With “find some f”, it’s clear when the algorithm should stop. With “find all f” it’s not as clear. If you stop after finding the first f, the problem comes back. If you search for all proofs up to some max length, nobody knows if the problem comes back or not.
With “find all f” it ceases to be a classical algorithm. We search all proofs. For finitely many possible f it could be implemented using a halting oracle, for example. Decision theory approaches needn’t be computable, right?
Then I think you’ve reinvented this. And there were many advances after this, so have heart :-)
I think you’re right, except I don’t think I need the chicken rule. What’s “have heart”? What should I read about the advances? Perhaps problems with each that I should try to use to invent each next one?
Yeah, we figured out sometime later that the chicken rule isn’t needed. Also we switched to using provability logic (a kind of modal logic), because it leads to a more natural formulation than halting oracles. As a bonus, that logic is decidable, so the whole thing can be implemented on a computer.
https://agentfoundations.org/item?id=4
That idea is known as “modal UDT” and I’m happy to have come up with it, because it seems to be a local peak in the space of ideas. But unfortunately that’s as far as it goes. Our world doesn’t look like a modal formula, it’s more like a cellular automaton, so we need decision theories that can work with that. Hence all the research on logical inductors etc.
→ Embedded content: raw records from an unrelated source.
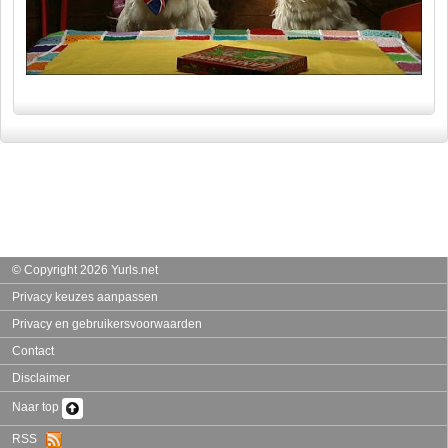
© Copyright 2026 Yurls.net
Privacy keuzes aanpassen
Privacy en gebruikersvoorwaarden
Contact
Disclaimer
Naar top
RSS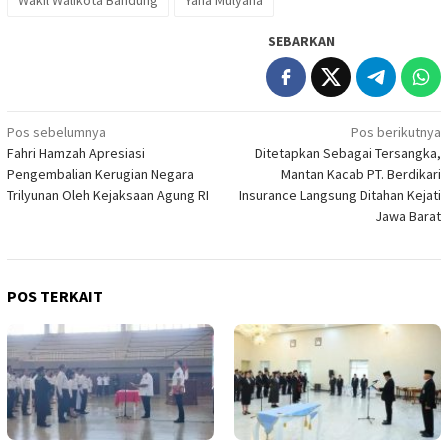
SEBARKAN
Navigasi
Pos sebelumnya
Pos berikutnya
Fahri Hamzah Apresiasi
Ditetapkan Sebagai Tersangka,
pos
Pengembalian Kerugian Negara
Mantan Kacab PT. Berdikari
Trilyunan Oleh Kejaksaan Agung RI
Insurance Langsung Ditahan Kejati
Jawa Barat
POS TERKAIT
(Oh, “have heart” was not “stay strong even though you’re 7 years behind”, but “be merciful, I wrote that 7 years ago”.)
Can the failure of this approach to handle scenarios as complicated as cellular automata be formalized using a problem like 5-and-10?
What do you mean by provability being decidable? Couldn’t I ask whether it is provable that a Turing machine halts?
Edit: In Conway’s Game of Life, one can build replicators and Turing machines. If we strewed provability oracle interfaces across the landscape, we should be able to implement this reasoner and it could do things like attempting to maximize the number of gliders. Pitted against a honeycomb maximizer, we could investigate whether they would each render themselves unpredictable to the other through the oracle, or whether the fact that war in Life just sends everything into primordial soup would get them to do a values handshake, etc. Doesn’t sound like modal logic doesn’t apply?
Sorry about the late reply, I’m on vacation and not using the internet much. By have heart I meant stay strong. By decidability I meant this:
https://plato.stanford.edu/entries/logic-provability/#AritComp
The post I linked is based on GL.
In your scenario with two reasoners, I think they will be unpredictable to each other, and both will fail to find enough counterfactuals to choose an action. Modal UDT is single player only.
More generally I think single player decision theory will never make game theory fall out for free—that dream should be abandoned. But that’s a different conversation.
https://arxiv.org/abs/1401.5577 makes me think single player decision theory should be enough.
Consider “B := Have A’ give you a source code X, then execute X.” in modal combat. (Where f may be partial.) Pit B against itself. (D,C) and (C,D) are impossible by symmetry, so assuming our proof system is sound the pointwise maximum of all f will be at most the utility of (C,C). This can be reached by returning “Cooperate”.
Pitting B against FairBot or PrudentBot, they shouldn’t be able to prove B won’t prove he can gain more from defecting, unless they assume B’s consistency, in which case they should cooperate.
I can see B failing to establish corporation with itself when symmetry arguments are barred somehow. Perhaps it could work if B had a probability distribution over what PA+n it expects to be consistent...
For the glider vs honeycomb maximizer, I think the problem is agreeing on what division of the universe counts as (C,C).
Game theory also gives no answer to that problem. That said, I see hope that each could prove something like “We are symmetric enough that if I precommit to take no more than 60% by my measure, he will have precommited to take no more than at most 80% by my measure. Therefore, by precommiting to take no more than 60%, I can know to get at least 20%.”.